Personal information
- Full name: Edmund Alfred Dwyer
- Born: 19 October 1894 Mosman, Sydney, New South Wales
- Died: 10 October 1975 (aged 80) Mosman, Sydney, New South Wales
- Batting: Right-handed
- Role: Batsman

Domestic team information
- 1918/19–1928/29: New South Wales
- FC debut: 26 December 1918 New South Wales v Victoria
- Last FC: 8 February 1929 New South Wales v Tasmania

Career statistics
| Competition | First-class |
| Matches | 3 |
| Runs scored | 65 |
| Batting average | 16.25 |
| 100s/50s | 0/0 |
| Top score | 23* |
| Catches/stumpings | 0/0 |
- Source: CricInfo, 28 February 2009

= Chappie Dwyer =

Australian cricketer and national selector

Edmund Alfred Dwyer (19 October 1894 – 10 September 1975), known as Chappie Dwyer, was an Australian cricketer and national selector. Dwyer was born in Mosman, Sydney and played for the New South Wales cricket team for three first-class cricket matches as a right-handed batsman.

==Career==

Dwyer played his three matches for NSW sporadically between the end of the First World War and the year of the Wall Street crash. His first match took place on 26 December 1918 against Victoria at the Melbourne Cricket Ground. Winning the toss, NSW inserted Victoria in to bat, and dismissed them for 266, largely composed of a century by Frederick Baring. Dwyer, at number two, formed an opening partnership of 26 with Australian international Warren Bardsley before the latter fell lbw to Baring for 18 and Dwyer was dismissed by international Edgar McDonald. NSW fell to 123 all out, and were unable to stop Victoria from reaching 299 all out in their second innings, thanks to a century by Edgar Mayne. NSW notched up 226 in reply, Dwyer falling again to McDonald for nine.

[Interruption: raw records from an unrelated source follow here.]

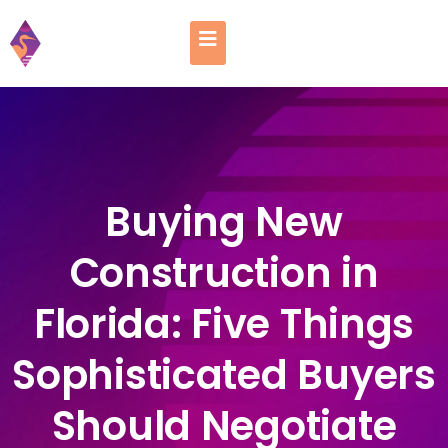
Buying New
Construction in
Florida: Five Things
Sophisticated Buyers
Should Negotiate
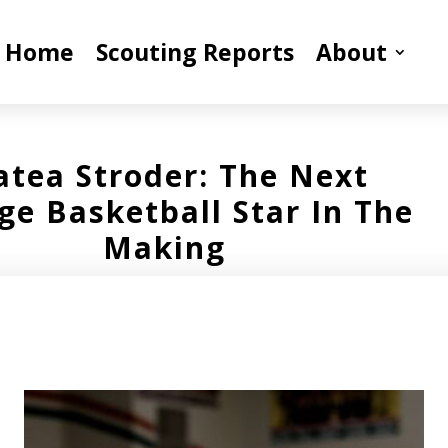
Home
Scouting Reports
About
tea Stroder: The Next
ge Basketball Star In The
Making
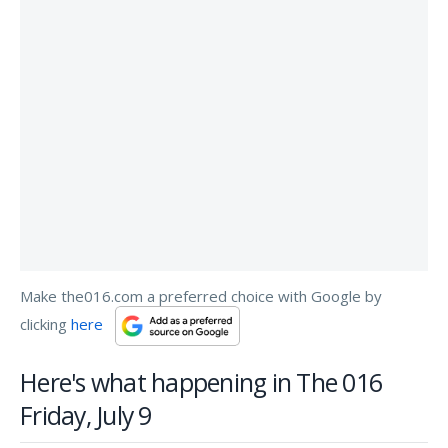
Make the016.com a preferred choice with Google by
clicking
here
Here's what happening in The 016
Friday, July 9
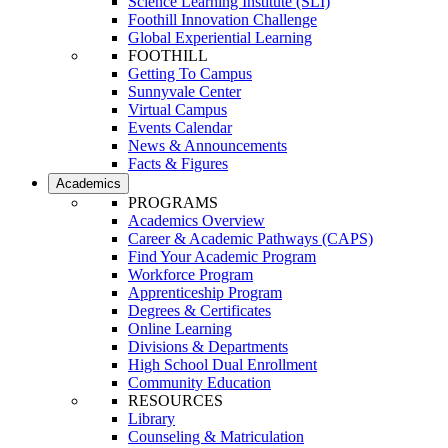
Science Learning Institute (SLI)
Foothill Innovation Challenge
Global Experiential Learning
FOOTHILL
Getting To Campus
Sunnyvale Center
Virtual Campus
Events Calendar
News & Announcements
Facts & Figures
Academics
PROGRAMS
Academics Overview
Career & Academic Pathways (CAPS)
Find Your Academic Program
Workforce Program
Apprenticeship Program
Degrees & Certificates
Online Learning
Divisions & Departments
High School Dual Enrollment
Community Education
RESOURCES
Library
Counseling & Matriculation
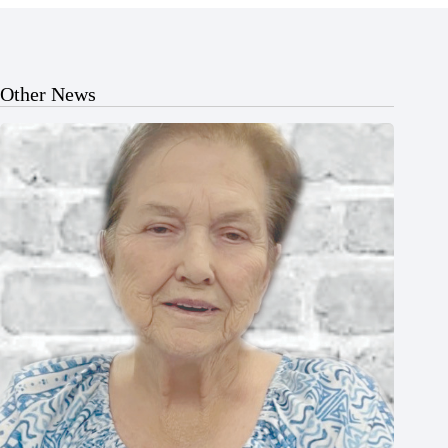
Other News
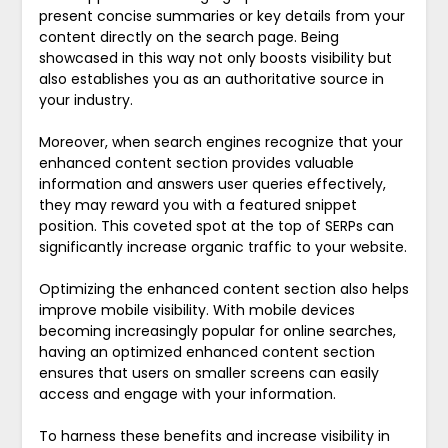
present concise summaries or key details from your
content directly on the search page. Being
showcased in this way not only boosts visibility but
also establishes you as an authoritative source in
your industry.
Moreover, when search engines recognize that your
enhanced content section provides valuable
information and answers user queries effectively,
they may reward you with a featured snippet
position. This coveted spot at the top of SERPs can
significantly increase organic traffic to your website.
Optimizing the enhanced content section also helps
improve mobile visibility. With mobile devices
becoming increasingly popular for online searches,
having an optimized enhanced content section
ensures that users on smaller screens can easily
access and engage with your information.
To harness these benefits and increase visibility in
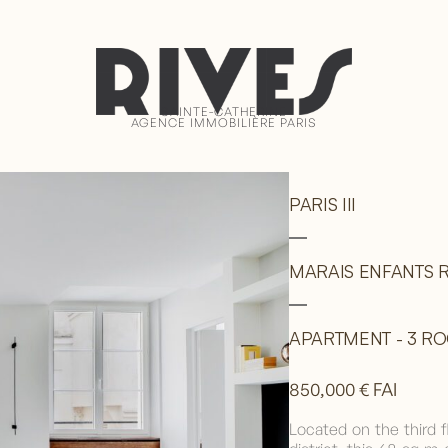
SAINTE-CATHERINE
AGENCE IMMOBILIÈRE PARIS
PARIS III
MARAIS ENFANTS R
APARTMENT - 3 ROO
850,000 € FAI
Located on the third f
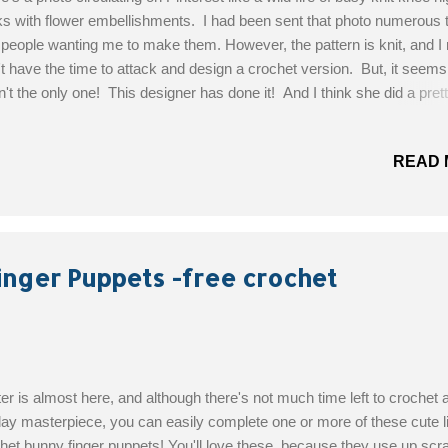
s with flower embellishments. I had been sent that photo numerous 
 people wanting me to make them. However, the pattern is knit, and I 
't have the time to attack and design a crochet version. But, it seems
't the only one! This designer has done it! And I think she did a pret
ing job as well, look at that detail and texture. So if you've been seei
 photo circulating your social media feeds, here's the crochet replac
READ 
gned By : Nadia Fuad Skill Level: Advanced Materials: Less than 90.
s/82 Meters Of EACH color. Bernat Softee Baby in Mint, Lemon, Pin
e and Blue & Caron Simply Soft in Grey Heather Size G6-4.25mm C
 Yarn Needle Scissors Get the Free Pattern!
inger Puppets -free crochet
er is almost here, and although there's not much time left to crochet 
day masterpiece, you can easily complete one or more of these cute li
het bunny finger puppets! You'll love these, because they use up scr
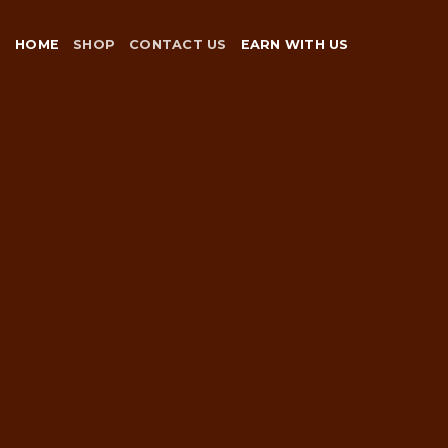
Skip
to
HOME
SHOP
CONTACT US
EARN WITH US
content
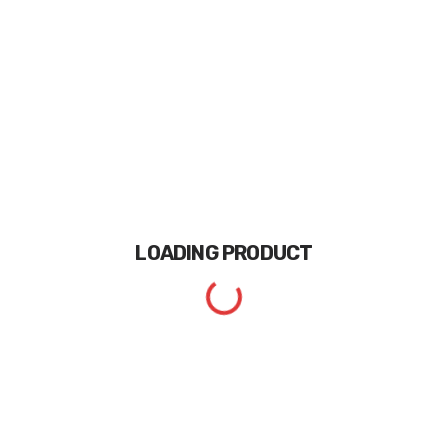
LOADING
PRODUCT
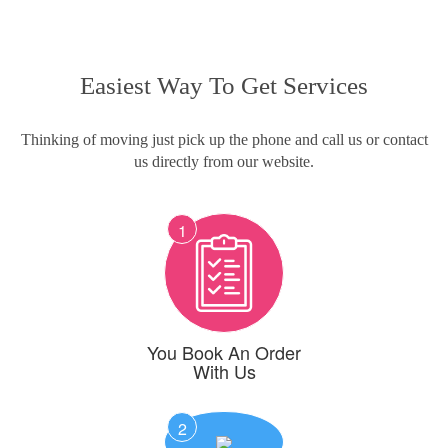
Easiest Way To Get Services
Thinking of moving just pick up the phone and call us or contact
us directly from our website.
1
You Book An Order
With Us
2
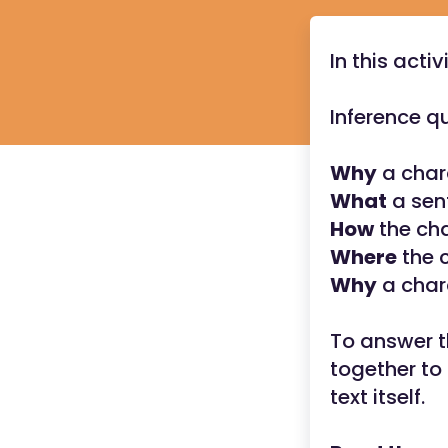
In this activ
Inference q
Why
a char
What
a sent
How
the cha
Where
the c
Why
a chara
To answer t
together to 
text itself.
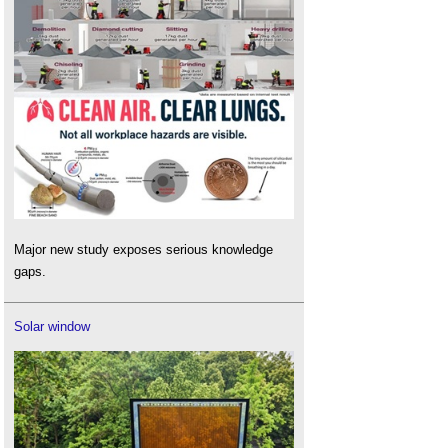
Major new study exposes serious knowledge
gaps.
Solar window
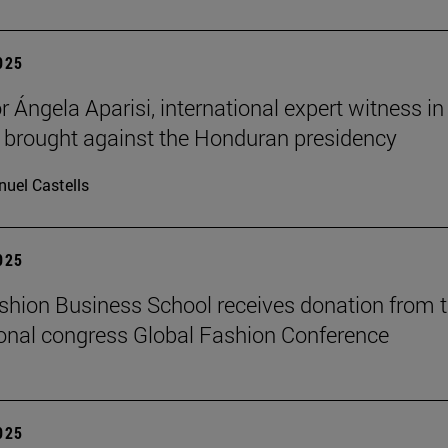
2025
 Ángela Aparisi, international expert witness in
 brought against the Honduran presidency
uel Castells
2025
hion Business School receives donation from 
ional congress Global Fashion Conference
2025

Dwyer did not play again until 28 November 1925, against Queensland in Brisbane. Dwyer, now batting at number six, scored 20 runs before he was dismissed by Australian international Ron Oxenham, who went on to get a five-wicket-haul as NSW reached 287 all out. Oxenham then went on to score 96 as an opener in Queensland's reply total of 506, which also contained a century of 132 for Francis Thompson. Dwyer hit 23 not out as Queensland reached 77/4 before the three-day match ended as a draw.

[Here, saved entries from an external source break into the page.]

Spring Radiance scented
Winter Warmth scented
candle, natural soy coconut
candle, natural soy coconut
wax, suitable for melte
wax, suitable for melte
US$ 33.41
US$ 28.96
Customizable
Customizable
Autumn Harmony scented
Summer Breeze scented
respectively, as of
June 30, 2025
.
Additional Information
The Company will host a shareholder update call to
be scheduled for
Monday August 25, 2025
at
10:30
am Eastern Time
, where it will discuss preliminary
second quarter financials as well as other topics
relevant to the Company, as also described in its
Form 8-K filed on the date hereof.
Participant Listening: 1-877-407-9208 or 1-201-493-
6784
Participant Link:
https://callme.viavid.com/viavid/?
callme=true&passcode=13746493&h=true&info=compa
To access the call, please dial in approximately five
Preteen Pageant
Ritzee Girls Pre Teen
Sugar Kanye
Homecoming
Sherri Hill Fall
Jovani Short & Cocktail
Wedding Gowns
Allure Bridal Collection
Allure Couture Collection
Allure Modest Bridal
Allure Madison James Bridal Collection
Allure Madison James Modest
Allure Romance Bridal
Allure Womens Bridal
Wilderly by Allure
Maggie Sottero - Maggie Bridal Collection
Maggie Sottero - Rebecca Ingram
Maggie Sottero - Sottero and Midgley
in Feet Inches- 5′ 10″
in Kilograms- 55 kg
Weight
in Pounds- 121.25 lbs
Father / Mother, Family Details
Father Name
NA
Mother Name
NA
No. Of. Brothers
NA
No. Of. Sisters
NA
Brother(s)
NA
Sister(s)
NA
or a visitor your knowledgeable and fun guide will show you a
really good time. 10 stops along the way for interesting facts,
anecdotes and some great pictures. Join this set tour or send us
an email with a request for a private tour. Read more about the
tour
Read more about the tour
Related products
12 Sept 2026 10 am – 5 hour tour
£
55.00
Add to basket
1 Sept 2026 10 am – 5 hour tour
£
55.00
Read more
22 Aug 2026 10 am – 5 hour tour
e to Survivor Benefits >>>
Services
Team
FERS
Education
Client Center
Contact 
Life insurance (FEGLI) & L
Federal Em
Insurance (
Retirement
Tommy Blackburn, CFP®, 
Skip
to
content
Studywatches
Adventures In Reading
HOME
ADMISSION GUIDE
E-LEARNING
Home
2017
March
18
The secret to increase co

Dwyer's last appearance in first-class cricket came on 8 February 1929, against Tasmania in Hobart. Winning the toss and with captain Charles Kelleway deciding to bat first, NSW reached 443 all out with Dwyer, now batting at number eight, being dismissed for two by Reginald Townley. NSW then quickly dismissed Tasmania for 158, with four wickets each for Ronald Eaton and Frank Jordan, who took a further two and four wickets respectively as Tasmania were dismissed for 102 in the follow-on to hand NSW victory by innings and 182 runs, the only victory Dwyer was to partake in.

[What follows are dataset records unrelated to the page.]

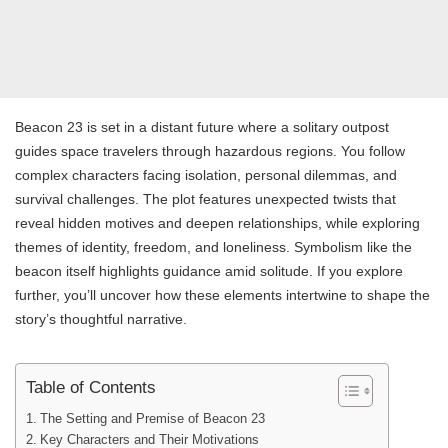
Beacon 23 is set in a distant future where a solitary outpost
guides space travelers through hazardous regions. You follow
complex characters facing isolation, personal dilemmas, and
survival challenges. The plot features unexpected twists that
reveal hidden motives and deepen relationships, while exploring
themes of identity, freedom, and loneliness. Symbolism like the
beacon itself highlights guidance amid solitude. If you explore
further, you’ll uncover how these elements intertwine to shape the
story’s thoughtful narrative.
Table of Contents
The Setting and Premise of Beacon 23
Key Characters and Their Motivations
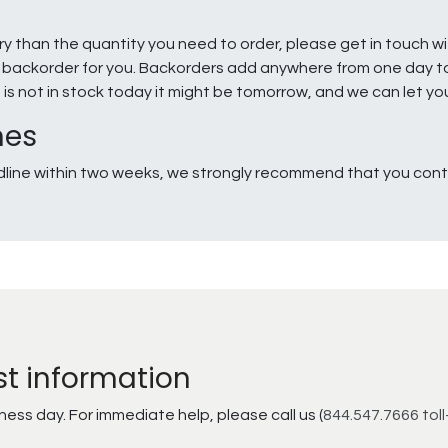
ry than the quantity you need to order, please get in touch w
e a backorder for you. Backorders add anywhere from one day 
g is not in stock today it might be tomorrow, and we can let y
nes
line within two weeks, we strongly recommend that you conta
st information
ss day. For immediate help, please call us (
844.547.7666 toll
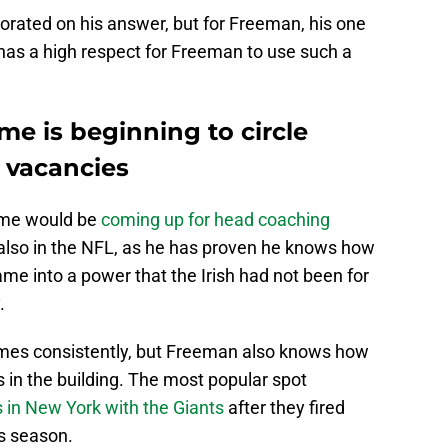
rated on his answer, but for Freeman, his one
m has a high respect for Freeman to use such a
e is beginning to circle
 vacancies
ame would be
coming up for head coaching
t also in the NFL, as he has proven he knows how
me into a power that the Irish had not been for
.
mes consistently, but Freeman also knows how
s in the building. The most popular spot
s in New York with the Giants
after they fired
is season.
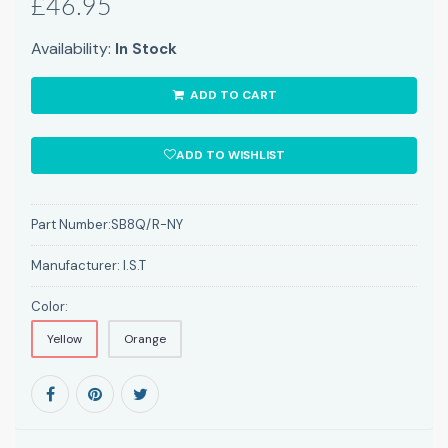
£46.95
Availability:
In Stock
ADD TO CART
ADD TO WISHLIST
Part Number:
SB8Q/R-NY
Manufacturer:
I.S.T
Color:
Yellow
Orange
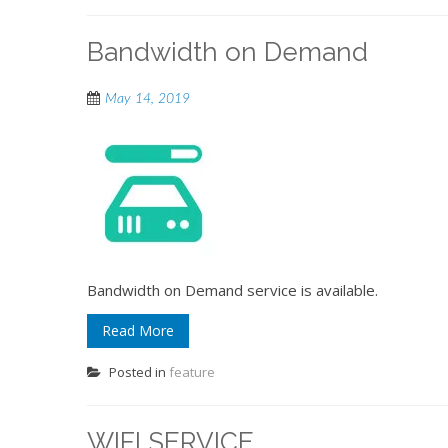
Bandwidth on Demand
May 14, 2019
Bandwidth on Demand service is available.
Read More
Posted in
feature
WIFI SERVICE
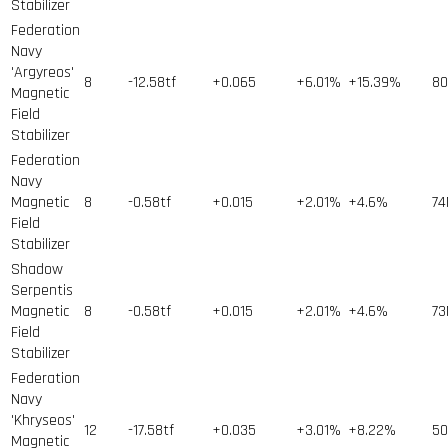
Stabilizer
Federation
Navy
'Argyreos'
8
-12.58tf
+0.065
+6.01%
+15.39%
80
Magnetic
Field
Stabilizer
Federation
Navy
Magnetic
8
-0.58tf
+0.015
+2.01%
+4.6%
74
Field
Stabilizer
Shadow
Serpentis
Magnetic
8
-0.58tf
+0.015
+2.01%
+4.6%
73
Field
Stabilizer
Federation
Navy
'Khryseos'
12
-17.58tf
+0.035
+3.01%
+8.22%
50
Magnetic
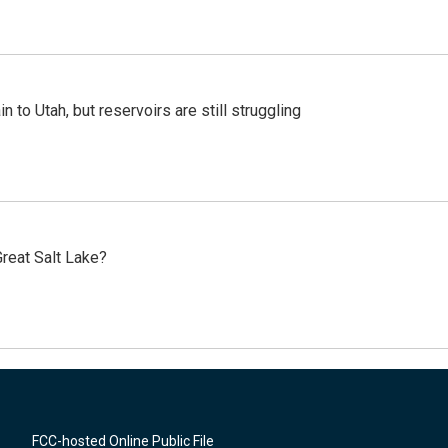
n to Utah, but reservoirs are still struggling
reat Salt Lake?
FCC-hosted Online Public File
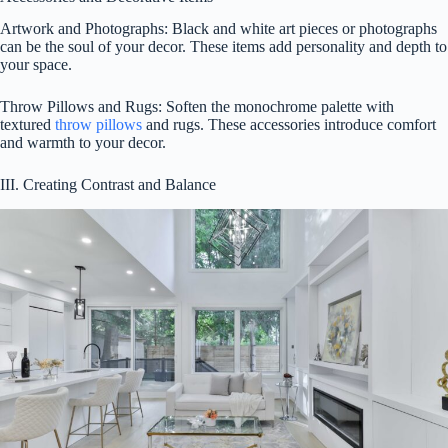
Artwork and Photographs: Black and white art pieces or photographs
can be the soul of your decor. These items add personality and depth to
your space.
Throw Pillows and Rugs: Soften the monochrome palette with
textured
throw pillows
and rugs. These accessories introduce comfort
and warmth to your decor.
III. Creating Contrast and Balance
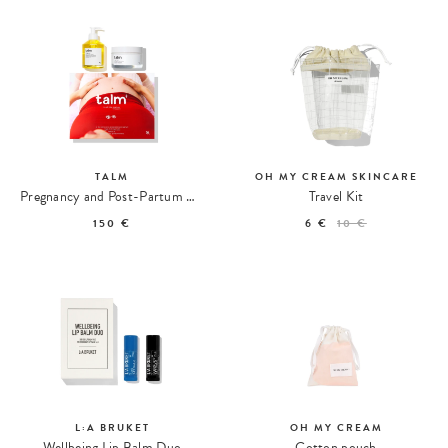
TALM
OH MY CREAM SKINCARE
Pregnancy and Post-Partum Body Care Duo
Travel Kit
150 €
6 €
10 €
L:A BRUKET
OH MY CREAM
Wellbeing Lip Balm Duo
Cotton pouch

Dwyer completed his three-match career with 65 runs at 16.25, and a highscore of 23* against Queensland in 1925. His son, Brian Eric Dwyer, who was born on 9 February 1925, would go on to play for New South Wales' Colts and Second XI across the winter of 1948/49, however neither ever represented Australia at- the international level.

Dwyer served as a selector for New South Wales from 1930 to 1954, and a national selector from 1930 to 1952. He managed the Australian team that toured South Africa in 1949–50. Jack Fingleton thought the combination of Dwyer and the captain, Lindsay Hassett, was the best an Australian touring team ever had.